OCR does not perform 100% accurately and if you look at the text more closely you will be able to find some OCR errors.

You'll also notice "\n" characters which you should be familiar with from the Regular Expression Notebook.  They signify newline characters.  Next, we'll show you how to print the text for each newspaper page a bit more neatly and how to find all matches for "alacrity" in them. 

First, we need to extract the items from our json results.

In [None]:
# extract items from json format
items = json_results["items"]

The results are stored in a list of items which are still in json format.  To be able to read the information a bit better, let's store it in a table (or data frame), with the information for each item being stored in one row (values) and one column for each type of information (keys).

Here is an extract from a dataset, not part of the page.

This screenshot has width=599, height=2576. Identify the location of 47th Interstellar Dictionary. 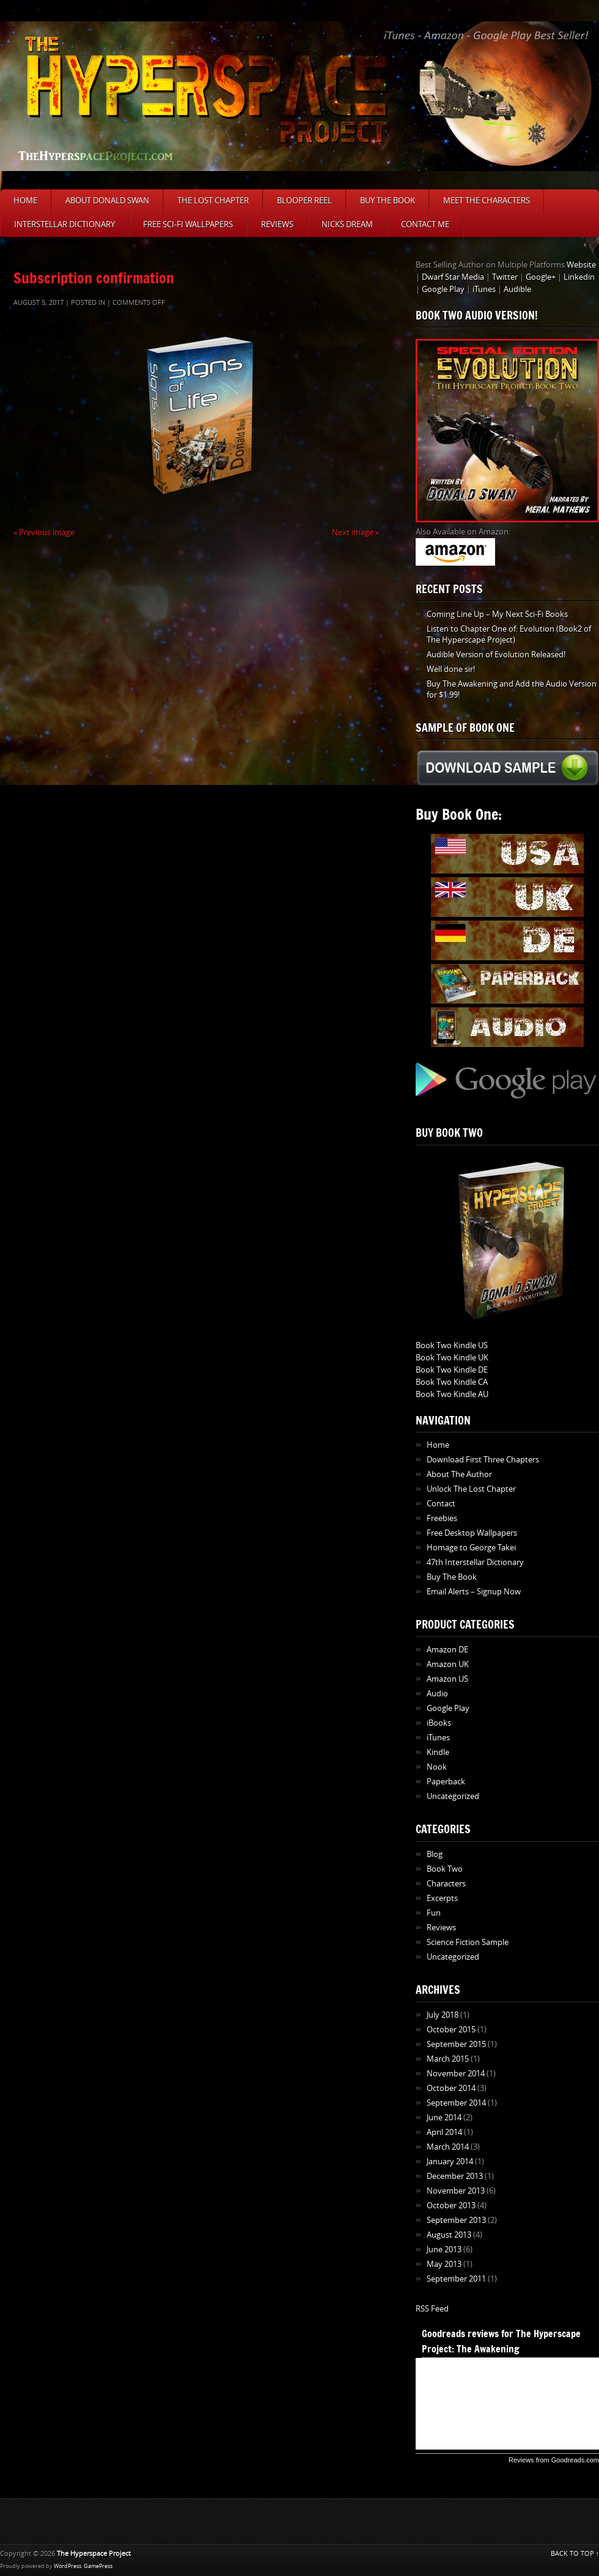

To do that we'll use pandas again which has a useful function called `json_normalize` to read information in json and flatten it into a data frame. 

In [None]:
import pandas as pd
df = pd.json_normalize(items)

Check out the content of the data frame we just created by using the `.head()` function which you have learnt earlier.  Now it's much easier to read the metadata associated with each newspaper page.

In [None]:
df.head(10)

Note, the data frame even contains the URL to the results for each item.  When you follow that you'll also be able to get access to other formats and the images of the newspaper pages themselves.

But let's look at the OCRed text and see what we can do with that. In the next bit of code, we use a for loop to extract the values of the `ocr_eng` column containing the OCRed text and run a regular expression search over it.  We use the `findall()` function to find all mentions of "alacrity".  

The regular expression used is the following : `'[^\n]*\n.*alacrity.*\n[^\n]*'`

It means, match any line containing the word "alacrity" but also the line before and after the one it appears in to show some context.  This looks quite complicated at first but let's take it apart. Remember that:

- `\n` means newline character
- `.*` means zero or more characters
- `[^\n]` means not a newline character
- `[^\n]*` means zero or more characters but not newline

So `[^\n]*\n.*alacrity` means match zero or more characters but not newline, followed by a newline character followed by zero or more characters and the word "alacrity".

`alacrity.*\n[^\n]*` means match the word "alacrity", followed by zero or more characters, followed by newline and zero or more characters but not newline.

So together the RegEx means match the line containing the word "alacrity" as well as the line before and after if there is one.  This might seem difficult but when you use regular expressions frequently, you'll become used to reading and constructing them.

We store the matches of the RegEx search in a list (`all_results`) and then use another for loop to print them more neatly, displaying the number of the item, followed by the match in context.

In [None]:
import re
all_results=[]
for (index, row) in df.iterrows():
    item = row.loc['ocr_eng']
    results=re.findall('[^\n]*\n.*alacrity.*\n[^\n]*', item)
    all_results.append(results)

counter=0
for results in all_results:
    counter=counter+1
    print("Item " + str(counter) + ":")
    for match in results:
        print(match + "\n")
    
    #^.*\bdog and gorilla\b.*\r?\n(?:.*\r?\n){2}((?:.*\r?\n){3})

Look how far you've come. You have downloaded the results for a search query using an API, have converted the data into a data frame, have extracted the textual information, have matched some text using a Regular Expression search and have displayed the results in your notebook. Well done!

Now the power of using API search should be clearer.  It's very useful for searching and accessing data collections hosted online and especially so for analysing large numbers of results.  Imagine our search retrieved not seven but hundreds or thousands of results.  Using API search combined with Python RegEx search allows you to extract and analyse textual data much faster than having to navigate through it all manually in a browser.